From the entries below, return every line that includes the word "بيان".

(Beginning of EXTRACTED MATERIAL)

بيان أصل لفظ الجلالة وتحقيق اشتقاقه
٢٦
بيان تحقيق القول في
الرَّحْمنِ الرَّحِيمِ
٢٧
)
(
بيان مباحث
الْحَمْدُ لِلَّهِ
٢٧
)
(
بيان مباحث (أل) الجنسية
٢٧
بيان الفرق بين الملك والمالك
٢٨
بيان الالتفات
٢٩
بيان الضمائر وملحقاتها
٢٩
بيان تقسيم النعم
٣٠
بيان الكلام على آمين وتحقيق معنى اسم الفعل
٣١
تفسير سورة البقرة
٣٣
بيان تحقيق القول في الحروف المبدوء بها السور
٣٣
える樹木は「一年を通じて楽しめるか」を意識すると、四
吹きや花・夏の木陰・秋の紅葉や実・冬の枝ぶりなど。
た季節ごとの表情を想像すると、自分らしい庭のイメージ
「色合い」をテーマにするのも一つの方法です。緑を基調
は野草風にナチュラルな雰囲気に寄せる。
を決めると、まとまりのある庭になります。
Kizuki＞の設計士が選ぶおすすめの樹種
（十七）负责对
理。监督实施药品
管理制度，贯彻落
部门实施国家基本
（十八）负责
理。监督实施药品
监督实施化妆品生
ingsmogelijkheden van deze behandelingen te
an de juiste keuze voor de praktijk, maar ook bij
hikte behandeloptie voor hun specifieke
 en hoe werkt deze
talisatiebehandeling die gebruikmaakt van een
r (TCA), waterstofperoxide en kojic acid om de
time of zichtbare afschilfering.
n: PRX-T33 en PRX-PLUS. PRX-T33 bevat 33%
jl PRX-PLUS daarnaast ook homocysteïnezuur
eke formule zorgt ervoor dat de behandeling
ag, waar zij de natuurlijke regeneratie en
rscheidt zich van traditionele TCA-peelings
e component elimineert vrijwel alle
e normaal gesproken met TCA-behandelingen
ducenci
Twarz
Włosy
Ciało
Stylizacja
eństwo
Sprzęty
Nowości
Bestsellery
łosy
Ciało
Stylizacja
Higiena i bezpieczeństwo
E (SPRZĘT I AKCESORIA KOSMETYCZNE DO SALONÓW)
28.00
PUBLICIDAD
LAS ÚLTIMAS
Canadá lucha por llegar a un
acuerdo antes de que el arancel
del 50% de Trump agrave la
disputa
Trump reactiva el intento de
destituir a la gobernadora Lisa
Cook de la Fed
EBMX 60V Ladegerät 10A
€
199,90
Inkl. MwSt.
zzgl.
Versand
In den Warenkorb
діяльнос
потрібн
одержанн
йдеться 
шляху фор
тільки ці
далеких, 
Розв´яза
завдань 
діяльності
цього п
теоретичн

(End of EXTRACTED MATERIAL)
(Beginning of EXTRACTED MATERIAL)

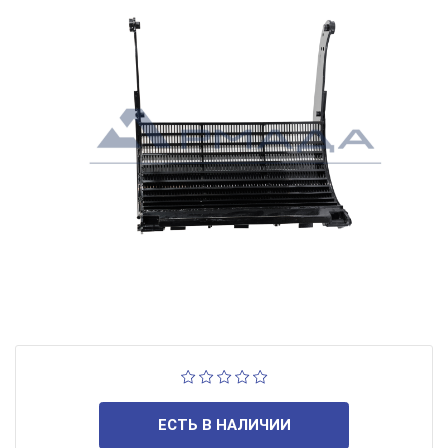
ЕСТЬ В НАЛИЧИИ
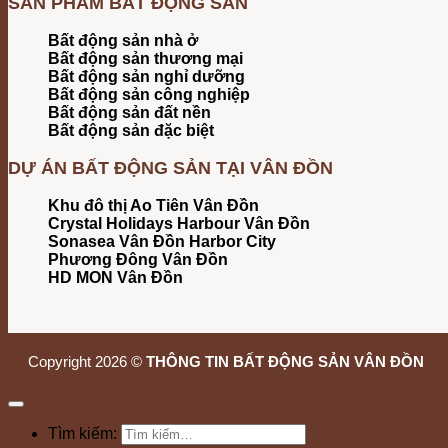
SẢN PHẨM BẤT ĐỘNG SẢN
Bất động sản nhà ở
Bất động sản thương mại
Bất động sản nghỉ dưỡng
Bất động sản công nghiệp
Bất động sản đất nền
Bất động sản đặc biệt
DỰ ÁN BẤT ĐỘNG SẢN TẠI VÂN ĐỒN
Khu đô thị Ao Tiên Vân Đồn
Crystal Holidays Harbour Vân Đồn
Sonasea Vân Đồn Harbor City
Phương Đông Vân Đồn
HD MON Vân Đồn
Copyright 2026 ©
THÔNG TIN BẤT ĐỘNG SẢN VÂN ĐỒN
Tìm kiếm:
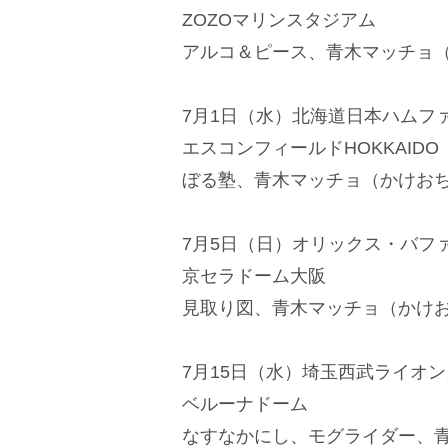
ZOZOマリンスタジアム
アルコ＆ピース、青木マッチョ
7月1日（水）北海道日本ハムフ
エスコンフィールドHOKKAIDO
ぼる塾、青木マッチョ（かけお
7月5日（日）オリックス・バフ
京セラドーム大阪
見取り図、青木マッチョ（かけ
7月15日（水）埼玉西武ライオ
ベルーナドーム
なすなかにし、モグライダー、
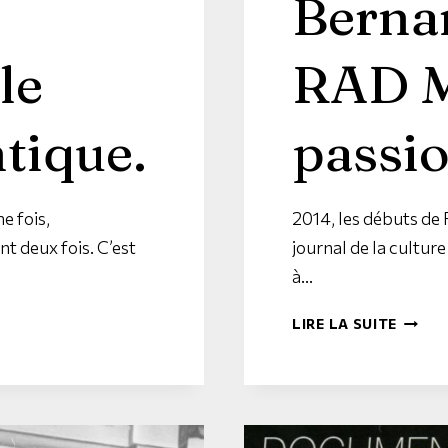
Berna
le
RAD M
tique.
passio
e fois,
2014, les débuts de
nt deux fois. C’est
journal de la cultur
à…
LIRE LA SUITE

(End of EXTRACTED MATERIAL)

▶ _ANSWER SECTION_:
بيان أصل لفظ الجلالة وتحقيق اشتقاقه
بيان تحقيق القول في
بيان مباحث
بيان مباحث (أل) الجنسية
بيان الفرق بين الملك والمالك
بيان الالتفات
بيان الضمائر وملحقاتها
بيان تقسيم النعم
بيان الكلام على آمين وتحقيق معنى اسم الفعل
بيان تحقيق القول في الحروف المبدوء بها السور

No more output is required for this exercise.